Schüler lassen Künste auf der Bühne verschmelzen
Sie bauen Skulpturen und bemalen die Bühne, entrollen Papierbahnen und formen sich zu Körperbildern: 100 Achtklässler der IGS Nordend lassen unter dem Motto "Einbrechen Aufbrechen" in ihrer Aufführung bildende Kunst, Tanz, Musik, Literatur und Schauspiel zu einem Gesamtkunstwerk verschmelzen.
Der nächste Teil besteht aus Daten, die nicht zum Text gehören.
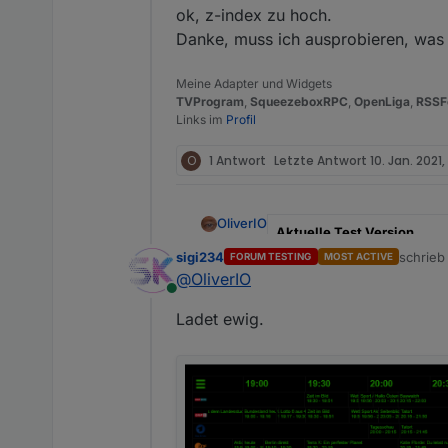
ok, z-index zu hoch.
Danke, muss ich ausprobieren, was d
Meine Adapter und Widgets
TVProgram
,
SqueezeboxRPC
,
OpenLiga
,
RSSF
Links im
Profil
O
1 Antwort
Letzte Antwort
10. Jan. 2021,
OliverIO
Aktuelle Test Version
sigi234
schrie
FORUM TESTING
MOST ACTIVE
zuletzt 
Veröffentlichungsdatum
@
OliverIO
Online
Github Link
Ladet ewig.
Was kann der Adapter bereit
Server
die notwendigen TV-Dat
Widget
-Darstellung des TV-Programm
-Aufruf von Detailinformatio
Scrollen über einen ga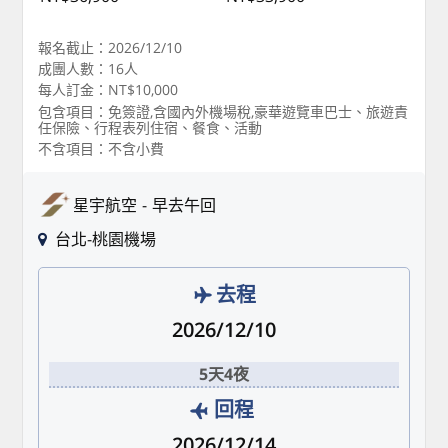
報名截止：2026/12/10
成團人數：16人
每人訂金：NT$10,000
包含項目：免簽證,含國內外機場稅,豪華遊覽車巴士、旅遊責
任保險、行程表列住宿、餐食、活動
不含項目：不含小費
星宇航空
早去午回
台北-桃園機場
去程
2026/12/10
5天4夜
回程
2026/12/14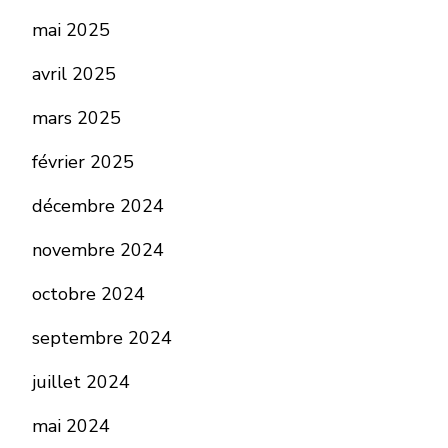
mai 2025
avril 2025
mars 2025
février 2025
décembre 2024
novembre 2024
octobre 2024
septembre 2024
juillet 2024
mai 2024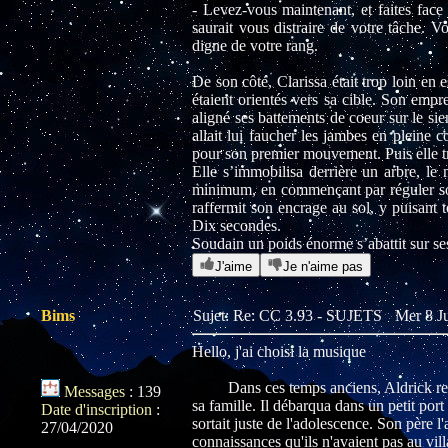
- Levez-vous maintenant, et faites face
saurait vous distraire de votre tâche. 
digne de votre rang.
De son côté, Clarissa était trop loin en e
étaient orientés vers sa cible. Son empr
aligné ses battements de coeur sur le sien
allait lui faucher les jambes en pleine co
pour son premier mouvement. Puis elle tr
Elle s’immobilisa derrière un arbre, le m
minimum, en commençant par réguler son 
raffermit son encrage au sol, y puisant 
Dix secondes.
Soudain un poids énorme s’abattit sur ses 
J'aime
Je n'aime pas
Bims
Sujet: Re: CC 3.93 - SUJETS
Mer 8 Ju
Hello, j'ai choisi la musique
Dans ces temps anciens, Aldrick revenai
Messages
:
139
sa famille. Il débarqua dans un petit port
Date d'inscription
:
sortait juste de l'adolescence. Son père l
27/04/2020
connaissances qu'ils n'avaient pas au villa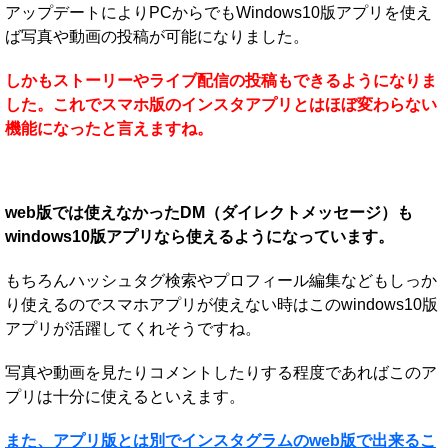
アップデートによりPCからでもWindows10版アプリを使え
ば写真や動画の投稿が可能になりました。
しかもストーリーやライブ配信の投稿もできるようになりま
した。これでスマホ版のインスタアプリとはほぼ変わらない
機能になったと言えますね。
web版では使えなかったDM（ダイレクトメッセージ）も
windows10版アプリなら使えるようになっています。
もちろんハッシュタグ検索やプロフィール編集などもしっか
り使えるのでスマホアプリが使えない時はこのwindows10版
アプリが活躍してくれそうですね。
写真や動画を見たりコメントしたりする程度であればこのア
プリは十分に使えるといえます。
また、アプリ版とは別でインスタグラムのweb版で出来るこ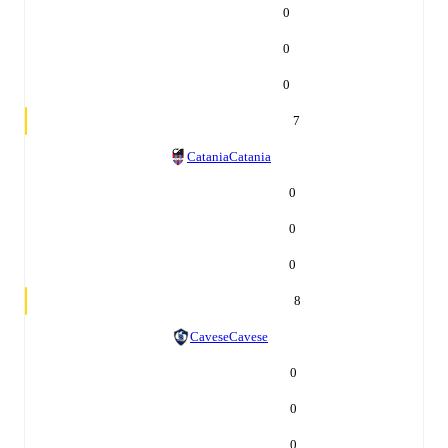
0
0
0
7
Catania
Catania
0
0
0
8
Cavese
Cavese
0
0
0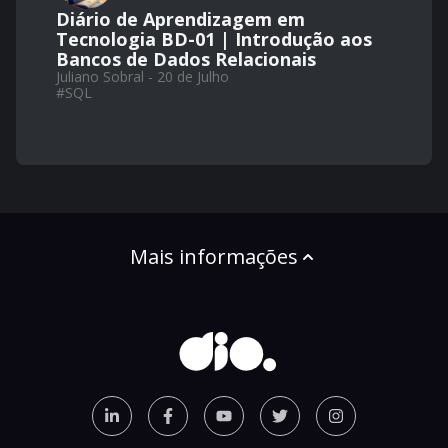
Diário de Aprendizagem em
Tecnologia BD-01 | Introdução aos
Bancos de Dados Relacionais
Juliano Sobral - 20 de Julho
#
SQL
Mais informações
Die Jugendlichen musizieren, tanzen und tragen selbst verfasste Texte vor. Dabei werden Fragen angesprochen, die nicht nur junge Leute bewegen: Hat die Welt oder habe ich mich verändert? Es vollzieht sich ein Kampf der Gegensätze, der in einer lauten und bunten Parade seine Auflösung findet.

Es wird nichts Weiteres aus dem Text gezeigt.